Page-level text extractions
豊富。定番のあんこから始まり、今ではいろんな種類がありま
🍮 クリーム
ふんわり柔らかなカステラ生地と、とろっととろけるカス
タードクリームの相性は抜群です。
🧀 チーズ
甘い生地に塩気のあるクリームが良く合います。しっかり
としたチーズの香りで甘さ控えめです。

■ **Directions**: Your task is to restate, word for word, each line from the one that includes "ふんわり柔らかなカステラ生地と、とろっととろけるカス" to the end of the records, with both ends included and nothing else.

■ **Solution**:
ふんわり柔らかなカステラ生地と、とろっととろけるカス
タードクリームの相性は抜群です。
🧀 チーズ
甘い生地に塩気のあるクリームが良く合います。しっかり
としたチーズの香りで甘さ控えめです。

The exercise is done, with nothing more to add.